La diplomatie au congélateur : Paris menace les portefeuilles algériens, Alger s’indigne
Bouchaib El Bazi
En diplomatie, il y a les tapes dans le dos… et les coups de froid dans les comptes bancaires. Selon une fuite ô combien opportune publiée par L’Express, la France envisagerait de geler les avoirs de vingt dignitaires algériens. Vingt têtes bien coiffées du système, entre galons, fonctions régaliennes et villas dans le 16ᵉ arrondissement.
Un changement de ton ? Disons plutôt un changement de température , après les sourires crispés et les poignées de main en sueur, Paris sort l’arme favorite des démocraties avancées — le portefeuille. Et si les relations franco-algériennes étaient un feuilleton, nous serions sans doute à la saison 62, épisode “Gel à l’ombre des palmiers”.
Geler pour mieux négocier ?
Bercy et Beauvau affûtent les instruments juridiques : on parle de lois permettant de frapper là où ça fait le plus mal — dans la pierre et les placements. Le message est clair , “Vous refusez nos expulsés ? Très bien.
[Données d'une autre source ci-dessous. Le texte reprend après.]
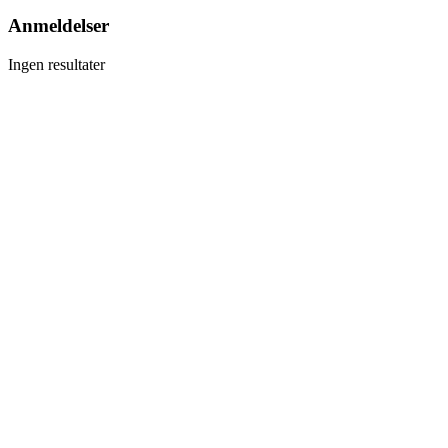
Anmeldelser
Ingen resultater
Mais vos duplex haussmanniens, eux, ne bougeront plus. Ni vos comptes.”
Dans les couloirs feutrés de la diplomatie, on appelle cela “pression ciblée”. Dans les cafés algérois, on parle plutôt de racket en cravate.
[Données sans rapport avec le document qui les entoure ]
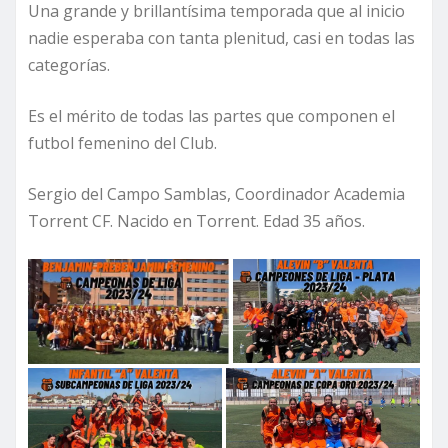
Una grande y brillantísima temporada que al inicio
nadie esperaba con tanta plenitud, casi en todas las
categorías.
Es el mérito de todas las partes que componen el
futbol femenino del Club.
Sergio del Campo Samblas, Coordinador Academia
Torrent CF. Nacido en Torrent. Edad 35 años.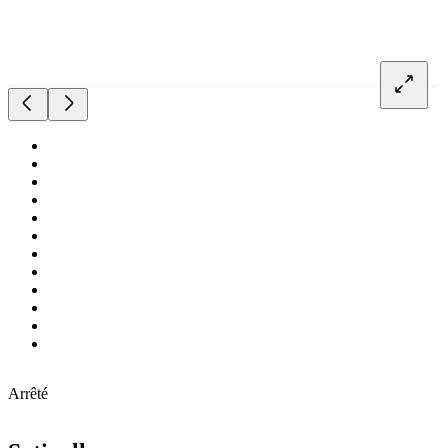
Arrêté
Réaction immédiate , tempête de thé à la menthe
Alger n’a pas tardé à sortir la kalachnikov rhétorique : l’agence de presse officielle a accusé Paris de diriger ses relations internationales avec la subtilité d’un sanglier en patins à roulettes. “Des fuites organisées, un amateurisme consternant”, tonne-t-elle, avant d’inviter la France à “nettoyer d’abord ses propres écuries d’Augias”, sous-entendant que l’Hexagone n’a guère de leçons d’éthique à donner.
Une sortie lyrique, qui aurait presque fait pleurer Racine… s’il avait été algérien.
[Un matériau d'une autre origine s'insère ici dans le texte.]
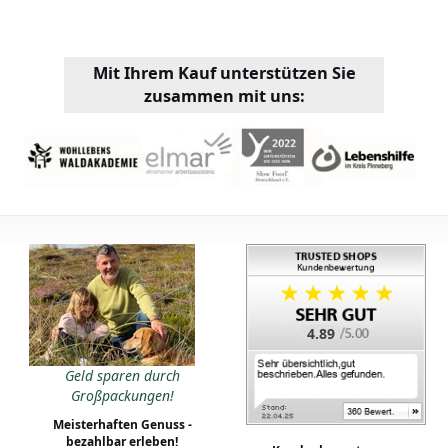
Mit Ihrem Kauf unterstützen Sie
zusammen mit uns:
4.89
Geld sparen durch
Großpackungen!
Meisterhaften Genuss -
bezahlbar erleben!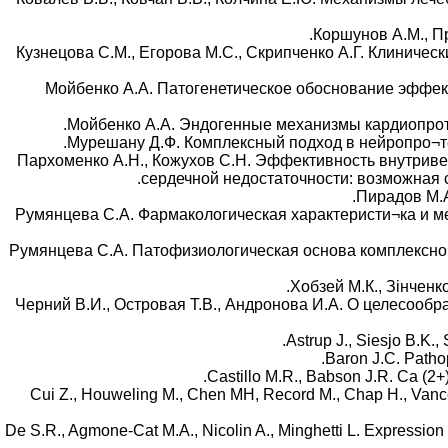
12. Кузнецова С.М., Егорова М.С., Скрипченко А.Г. Клини
13. Мойбенко А.А. Патогенетическое обоснование эфф
16. Пархоменко А.Н., Кожухов С.Н. Эффективность внутр
сердечной недостаточности: возможная сві
18. Румянцева С.А. Фармакологическая характеристи¬ка и 
19. Румянцева С.А. Патофизиологическая основа комплексн
21. Черний В.И., Островая Т.В., Андронова И.А. О целес
25. Cui Z., Houweling M., Chen MH, Record M., Chap H., Vanc
26. De S.R., Agmone-Cat M.A., Nicolin A., Minghetti L. Expressi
Le nerf de la guerre, toujours le même
Ce que révèle surtout cette nouvelle tension, c’est le degré d’intrication incestueuse entre les deux systèmes , quand une élite étrangère place ses millions en France, ce n’est pas juste une anecdote bancaire — c’est un levier géopolitique. Ou, pour citer un ancien diplomate , “Donne-moi ta déclaration d’impôts, je te dirai qui tu es.”
Car derrière chaque villa à Neuilly ou SCI discrète sur la Côte d’Azur, se cache un général, un ministre ou un fils de président. Si Paris gèle, ce n’est pas une sanction , c’est une déclaration d’amour contrariée.
Un divorce consommé ? Pas si vite.
Depuis dix mois, l’idylle est en chute libre , rappels d’ambassadeurs, annulations de visas diplomatiques, arrestation d’écrivains, insultes par communiqués interposés. Et pourtant, personne ne veut vraiment rompre. Trop d’intérêts, trop de dossiers, trop de souvenirs impériaux mal digérés.
Même le dossier du Sahara occidental, où Paris a ostensiblement penché vers Rabat, n’a pas suffi à provoquer une rupture nette. Non, on préfère les petits coups bas, les fuites dans la presse, les sanctions conditionnelles.
La guerre des nerfs est lancée
Et maintenant ? La France brandit la menace d’une liste noire publique. Un genre de “Who’s Who” de la fortune algérienne en exil. Une invitation à la honte. Une tactique bien connue dans les milieux mafieux et les conseils d’administration , on ne tue pas l’ennemi, on le met à nu.
Alger, de son côté, accuse le ministre de l’Intérieur, Bruno Retailleau, de s’en servir pour des visées politiciennes — comprendre , flatter l’électorat anti-immigration à la veille d’échéances électorales.
Le théâtre continue. Les rideaux sont ouverts. Les spectateurs, eux, commencent à s’endormir.
La France menace de geler, l’Algérie menace de rompre, mais personne ne quitte vraiment la pièce. Car dans cette vieille tragédie postcoloniale, chacun connaît trop bien son rôle. Et aucun n’est prêt à abandonner la scène… surtout quand les loges sont garnies d’avoirs bien placés.